> **Work to complete**
Since only the total matters, count the lines of these entries containing the word "véritable" and write that total alone.

(Saved entries)
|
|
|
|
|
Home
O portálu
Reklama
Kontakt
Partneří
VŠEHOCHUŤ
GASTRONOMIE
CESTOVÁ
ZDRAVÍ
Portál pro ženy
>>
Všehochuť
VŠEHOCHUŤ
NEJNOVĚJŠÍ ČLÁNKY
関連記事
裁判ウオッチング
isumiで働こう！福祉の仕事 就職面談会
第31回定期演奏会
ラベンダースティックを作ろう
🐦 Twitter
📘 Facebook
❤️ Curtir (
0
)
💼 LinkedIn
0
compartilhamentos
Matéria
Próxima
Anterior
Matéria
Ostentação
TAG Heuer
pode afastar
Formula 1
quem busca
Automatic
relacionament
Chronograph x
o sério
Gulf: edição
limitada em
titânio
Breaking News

---

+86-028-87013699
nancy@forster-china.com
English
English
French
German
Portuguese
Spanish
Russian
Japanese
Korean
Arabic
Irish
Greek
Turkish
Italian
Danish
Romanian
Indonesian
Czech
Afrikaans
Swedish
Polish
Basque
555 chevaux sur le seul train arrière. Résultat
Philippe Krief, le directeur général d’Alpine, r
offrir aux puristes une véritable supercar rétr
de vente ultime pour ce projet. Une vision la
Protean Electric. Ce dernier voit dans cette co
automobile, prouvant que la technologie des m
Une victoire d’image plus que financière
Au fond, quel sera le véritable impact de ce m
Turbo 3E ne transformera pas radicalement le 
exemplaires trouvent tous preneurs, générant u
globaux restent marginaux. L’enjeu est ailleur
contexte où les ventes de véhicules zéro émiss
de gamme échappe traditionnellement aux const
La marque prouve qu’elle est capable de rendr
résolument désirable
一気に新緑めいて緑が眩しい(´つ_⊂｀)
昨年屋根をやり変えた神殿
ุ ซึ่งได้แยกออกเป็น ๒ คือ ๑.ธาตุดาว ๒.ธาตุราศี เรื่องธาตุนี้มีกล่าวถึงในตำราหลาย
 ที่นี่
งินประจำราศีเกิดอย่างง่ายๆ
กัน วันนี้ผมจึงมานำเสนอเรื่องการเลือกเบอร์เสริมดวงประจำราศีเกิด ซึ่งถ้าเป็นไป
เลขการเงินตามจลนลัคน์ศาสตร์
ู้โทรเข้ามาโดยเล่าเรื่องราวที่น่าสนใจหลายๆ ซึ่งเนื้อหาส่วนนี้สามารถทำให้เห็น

> **Problem solution**
2